30 milhões de animais abandonados no Brasil. 250 vezes a população de Pinhais.

Crianças brincam com Onix, bode do hospital veterinário da UFPR

Crianças

Trinta crianças, entre 4 e 12 anos, chegavam em fila indiana no Hospital Veterinário da UFPR para uma visita. A empolgação tinha um quê a mais. E não era à toa. Eram os veterinários mirins, estudantes que participaram de um concurso em suas escolas e venceram os prêmios de melhor redação sobre o abandono de animais. O concurso foi uma das ações promovidas por Isabela e Solange para a conscientização das crianças sobre o tema e a recompensa para quem produzisse as redações vencedoras era a visita ao hospital. “Amei muito o passeio. Meu texto foi sobre como não devemos abandonar os animais, porque eles também têm sentimentos”, contou Eduarda Moragino, que aos 9 anos de idade dizia estar completamente decidida sobre o que fazer no futuro. Assim como praticamente todos os outros estudantes, quer se tornar veterinária. A maior curiosidade dos pequenos era pelos animais de maior porte e os selvagens, e muito impressionou a coragem com que a grande maioria encarou a “cornsnake” – uma pequena cobra de estimação que se recuperava nas dependências do hospital. Lucas Henrique, de 9 anos, contou sobre a sua vontade de ter uma cobra enquanto observava a tudo com muita curiosidade. “Eu não tenho medo e até queria ter uma cobra, mas minha mãe não gosta muito da ideia. Já expliquei que algumas nem têm veneno, mas ela não quer mesmo”.

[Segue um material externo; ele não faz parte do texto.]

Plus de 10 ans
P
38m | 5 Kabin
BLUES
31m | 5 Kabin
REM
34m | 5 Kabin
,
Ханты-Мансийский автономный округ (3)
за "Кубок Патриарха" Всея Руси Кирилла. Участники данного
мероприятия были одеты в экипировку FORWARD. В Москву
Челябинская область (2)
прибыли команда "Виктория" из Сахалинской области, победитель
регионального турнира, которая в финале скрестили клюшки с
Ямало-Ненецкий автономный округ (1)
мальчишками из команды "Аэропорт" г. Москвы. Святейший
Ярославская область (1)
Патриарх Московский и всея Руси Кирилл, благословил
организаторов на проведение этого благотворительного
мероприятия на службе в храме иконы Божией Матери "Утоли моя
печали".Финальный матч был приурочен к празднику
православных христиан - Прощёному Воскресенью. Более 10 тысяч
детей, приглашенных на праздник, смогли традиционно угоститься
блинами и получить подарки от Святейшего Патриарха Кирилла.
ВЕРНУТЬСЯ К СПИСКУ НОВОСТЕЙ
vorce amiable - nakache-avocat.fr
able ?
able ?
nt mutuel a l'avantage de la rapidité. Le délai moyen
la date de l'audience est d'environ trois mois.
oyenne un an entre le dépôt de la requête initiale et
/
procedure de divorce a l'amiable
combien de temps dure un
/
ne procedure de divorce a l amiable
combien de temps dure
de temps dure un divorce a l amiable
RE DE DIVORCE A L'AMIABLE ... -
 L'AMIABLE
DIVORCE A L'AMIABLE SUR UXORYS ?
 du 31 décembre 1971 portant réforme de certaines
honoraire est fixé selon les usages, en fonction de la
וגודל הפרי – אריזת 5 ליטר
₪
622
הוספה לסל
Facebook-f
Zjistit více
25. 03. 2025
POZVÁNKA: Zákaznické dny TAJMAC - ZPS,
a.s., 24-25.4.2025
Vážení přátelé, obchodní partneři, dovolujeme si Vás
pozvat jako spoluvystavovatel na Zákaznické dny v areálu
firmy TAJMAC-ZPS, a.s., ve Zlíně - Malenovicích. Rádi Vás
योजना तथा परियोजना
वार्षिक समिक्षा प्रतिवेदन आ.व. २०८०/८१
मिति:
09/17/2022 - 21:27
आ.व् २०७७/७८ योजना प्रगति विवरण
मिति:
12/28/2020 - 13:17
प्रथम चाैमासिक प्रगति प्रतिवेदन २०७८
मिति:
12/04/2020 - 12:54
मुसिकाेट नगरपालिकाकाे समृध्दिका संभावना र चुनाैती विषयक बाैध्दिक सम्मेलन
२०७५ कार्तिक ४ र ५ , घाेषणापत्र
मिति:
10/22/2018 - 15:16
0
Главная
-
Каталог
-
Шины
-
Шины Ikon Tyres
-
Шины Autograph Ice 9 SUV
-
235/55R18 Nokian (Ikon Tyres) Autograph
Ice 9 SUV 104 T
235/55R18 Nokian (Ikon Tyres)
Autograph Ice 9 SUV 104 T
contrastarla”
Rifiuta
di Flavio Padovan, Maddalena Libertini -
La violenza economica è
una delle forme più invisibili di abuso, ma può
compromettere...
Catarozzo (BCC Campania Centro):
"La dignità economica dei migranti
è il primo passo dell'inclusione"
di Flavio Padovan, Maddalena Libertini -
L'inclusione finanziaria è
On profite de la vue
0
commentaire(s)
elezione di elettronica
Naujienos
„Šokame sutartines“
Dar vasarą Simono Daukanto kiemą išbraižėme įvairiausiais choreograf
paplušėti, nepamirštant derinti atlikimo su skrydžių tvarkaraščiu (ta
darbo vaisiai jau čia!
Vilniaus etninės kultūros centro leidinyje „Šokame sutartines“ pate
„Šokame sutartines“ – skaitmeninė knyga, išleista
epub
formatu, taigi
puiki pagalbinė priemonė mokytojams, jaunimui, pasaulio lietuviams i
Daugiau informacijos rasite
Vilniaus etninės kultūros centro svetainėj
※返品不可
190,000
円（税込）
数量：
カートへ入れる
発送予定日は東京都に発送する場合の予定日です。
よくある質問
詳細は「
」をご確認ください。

Cavalo recolhido em Pinhais sofre com a reação alérgica de um ataque de abelhas

Cavalos em perigo

“Tá dizendo que o cavalo não levanta e o dono dá chutes e grita para o bicho levantar”, relatou Isabela depois de ter atendido a uma ligação. Enquanto se preparava para sair e verificar a situação, as ligações se repetiram por mais duas vezes para denunciar o mesmo caso. A absoluta calma para resolver o problema demonstrava que a situação não era nenhuma novidade. Assim, descobrimos que os casos envolvendo cavalos também são muito frequentes. Em bairros como o Weissópolis, é comum que esses animais circulem livremente e atrapalhem as vias. Os casos são inúmeros e tão preocupantes quanto as ocorrências com os cães. Animais de grande porte soltos pela cidade são um perigo eminente para a população e para o trânsito. Uma solução prática que vem sendo aplicada é a utilização de chips eletrônicos nos equinos do município. “A gente diz que a colocação dos chips serve reencontrar o cavalo caso percam e coisas assim, mas, na verdade, é uma maneira de encontrarmos os proprietários em casos de abandono e puní-los.[...] Os carroceiros não gostam da gente porque dizem que somos ‘ladras’ de cavalos. Mas só recolhemos quando as condições de desleixo no cuidado são verificadas por mim, que tenho a autorização para fazer o recolhimento desses animais.”